Research links macrolide antibiotics in pregnancy with birth defects

Evelyn Lewin

20/02/2020 2:36:47 PM

New research has linked macrolide antibiotics to cardiovascular malformations in children of mothers who used it in early pregnancy.

Pregnant woman holding pill and glass of water
Researchers found macrolide prescribing during the first trimester was associated with an increased risk of any major malformation, compared with penicillin.

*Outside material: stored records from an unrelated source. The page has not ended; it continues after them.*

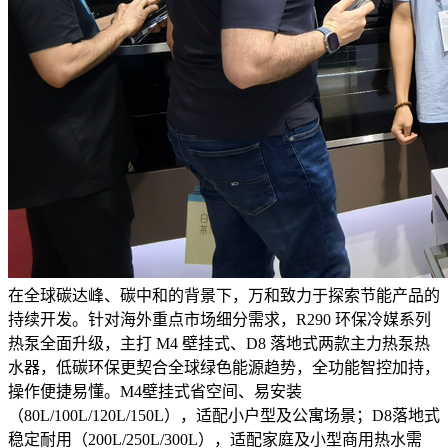
在全球碳达峰、碳中和的背景下，万和致力于探索节能产品的
持续开发。针对海外重点市场细分需求，R290 环保冷媒系列
热泵全面升级，主打 M4 壁挂式、D8 落地式两款主力热泵热
水器，低碳环保更契合全球绿色能源趋势，全功能智控加持，
操作便捷易懂。M4壁挂式省空间、易安装
（80L/100L/120L/150L），适配小户型及公寓场景；D8落地式
稳定耐用（200L/250L/300L），适配家庭及小型商用热水需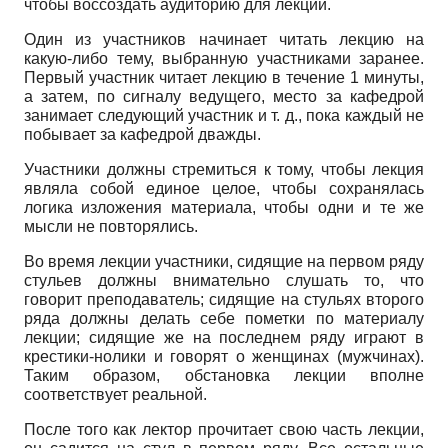
чтобы воссоздать аудиторию для лекций.
Один из участников начинает читать лекцию на
какую-либо тему, выбранную участниками заранее.
Первый участник читает лекцию в течение 1 минуты,
а затем, по сигналу ведущего, место за кафедрой
занимает следующий участник и т. д., пока каждый не
побывает за кафедрой дважды.
Участники должны стремиться к тому, чтобы лекция
являла собой единое целое, чтобы сохранялась
логика изложения материала, чтобы одни и те же
мысли не повторялись.
Во время лекции участники, сидящие на первом ряду
стульев должны внимательно слушать то, что
говорит преподаватель; сидящие на стульях второго
ряда должны делать себе пометки по материалу
лекции; сидящие же на последнем ряду играют в
крестики-нолики и говорят о женщинах (мужчинах).
Таким образом, обстановка лекции вполне
соответствует реальной.
После того как лектор прочитает свою часть лекции,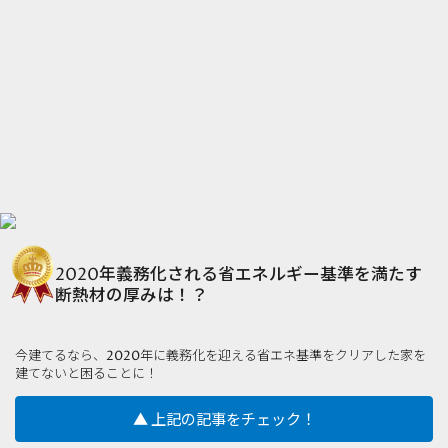
2020年義務化される省エネルギー基準を満たす
断熱材の厚みは！？
今建てるなら、2020年に義務化を迎える省エネ基準をクリアした家を
建てないと困ることに！
▲ 上記の記事をチェック！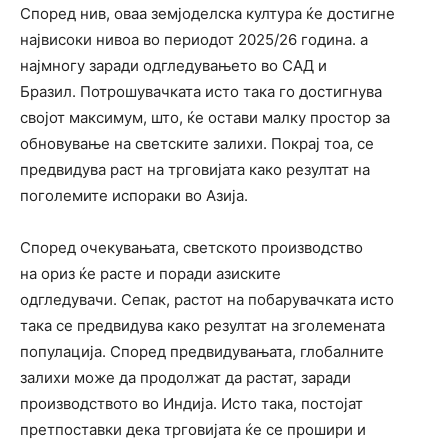
Според нив, оваа земјоделска култура ќе достигне
највисоки нивоа во периодот 2025/26 година. а
најмногу заради одгледувањето во САД и
Бразил. Потрошувачката исто така го достигнува
својот максимум, што, ќе остави малку простор за
обновување на светските залихи. Покрај тоа, се
предвидува раст на трговијата како резултат на
поголемите испораки во Азија.
Според очекувањата, светското производство
на ориз ќе расте и поради азиските
одгледувачи. Сепак, растот на побарувачката исто
така се предвидува како резултат на зголемената
популација. Според предвидувањата, глобалните
залихи може да продолжат да растат, заради
производството во Индија. Исто така, постојат
претпоставки дека трговијата ќе се прошири и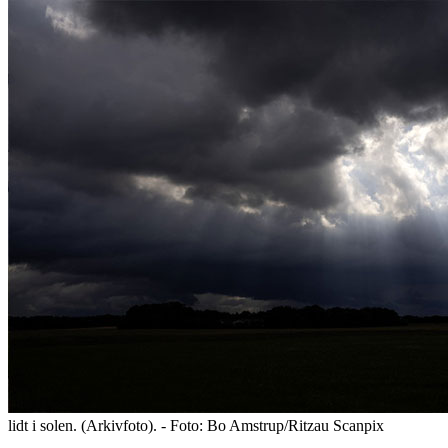
lidt i solen. (Arkivfoto). - Foto: Bo Amstrup/Ritzau Scanpix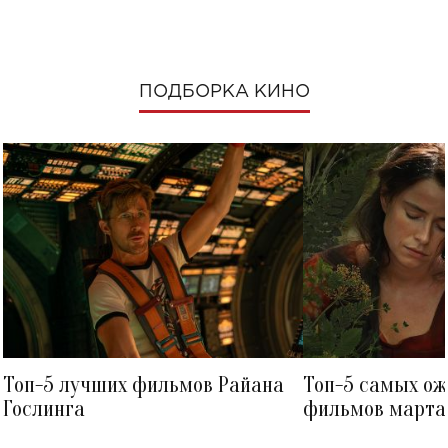
ПОДБОРКА КИНО
Топ-5 лучших фильмов Райана
Топ-5 самых о
Гослинга
фильмов марта 
посмотреть в к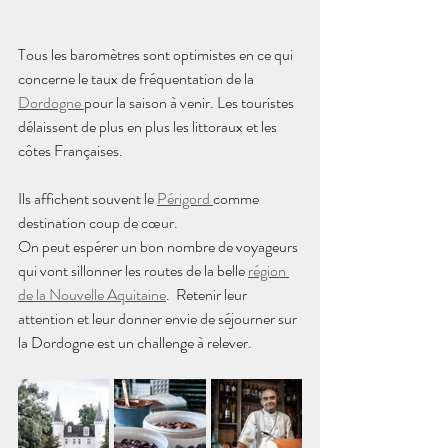
Tous les baromètres sont optimistes en ce qui 
concerne le taux de fréquentation de la 
Dordogne 
pour la saison à venir. Les touristes 
délaissent de plus en plus les littoraux et les 
côtes Françaises.
Ils affichent souvent le 
Périgord 
comme 
destination coup de cœur.
On peut espérer un bon nombre de voyageurs 
qui vont sillonner les routes de la belle 
région 
de la Nouvelle Aquitaine
.  Retenir leur 
attention et leur donner envie de séjourner sur 
la Dordogne est un challenge à relever.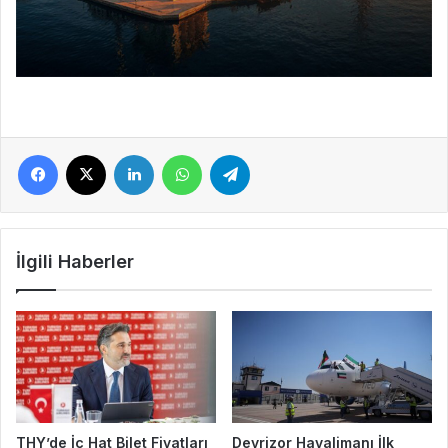
Facebook
X
LinkedIn
WhatsApp
Telegram
İlgili Haberler
THY’de İç Hat Bilet Fiyatları
Deyrizor Havalimanı İlk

Children of mothers prescribed macrolide antibiotics during the first trimester are at an associated increased risk of major birth defects, particularly cardiovascular malformations, compared with children of mothers prescribed penicillin or no antibiotics.
Such were the findings of new research published in The BMJ.
These findings show, according to researchers, that macrolides should be used with caution during pregnancy and, if feasible, alternative antibiotics should be prescribed until further research is available.
Researchers analysed data from 104,605 children born in the UK from 1990 to 2016, with a median follow-up of 5.8 years after birth.
After taking account of potentially influential factors, the researchers found macrolide prescribing during the first trimester was associated with an increased risk of any major malformation compared with penicillin (28 versus 18 per 1000), and specifically cardiovascular malformations (11 versus seven per 1000).
These increased risks were not observed in children of mothers whose macrolides were prescribed in the second or third trimester.
However, macrolide prescribing was associated with a slightly increased risk of genital malformations, such as hypospadias, in any trimester (five versus three per 1000).
No statistically significant associations were found for other system-specific malformations, or for any of the four neurodevelopmental disorders for which the researchers were looking.
Dr Alex Polyakov is a senior lecturer in the Department of Obstetrics and Gynaecology at the University of Melbourne and a consultant obstetrician, gynaecologist and fertility specialist at the Reproductive Biology Unit at the Royal Women’s Hospital in Melbourne.
He told newsGP the absolute risk of major malformations from taking macrolide antibiotics in pregnancy is ‘small’.
In this study, he said the background risk of malformations was 1.7% – the same risk for women who had taken penicillin during pregnancy.
Meanwhile, the use of macrolides was associated with an increased absolute risk of about 2.2%.
This effect was stronger if macrolides were used in the beginning of pregnancy, before 13 weeks’ gestation, where the risk rose to 2.8%.
‘With macrolides, the risk was higher [than for penicillin] by about 60% but, at the same time, the absolute risk is really quite small; you’re looking at 1.7% versus 2.5%,’ Dr Polyakov said.
However, he said it is still a ‘significant and clinically important finding’.
Macrolide antibiotics include erythromycin, azithromycin and clarithromycin. They are commonly prescribed for patients with penicillin allergies.
According to the Therapeutic Goods Administration (TGA), erythromycin is currently category A for pregnancy, while azithromycin is category B1 and clarithromycin is category B3.
The TGA describes category A medications in pregnancy as, 
‘Drugs which have been taken by a large number of pregnant women and women of childbearing age without any proven increase in the frequency of malformations or other direct or indirect harmful effects on the fetus having been observed’.
Dr-Alex-Polyakov-article.jpgDr Alex Polyakov believes that the current category A classification of erythromycin needs to be re-evaluated.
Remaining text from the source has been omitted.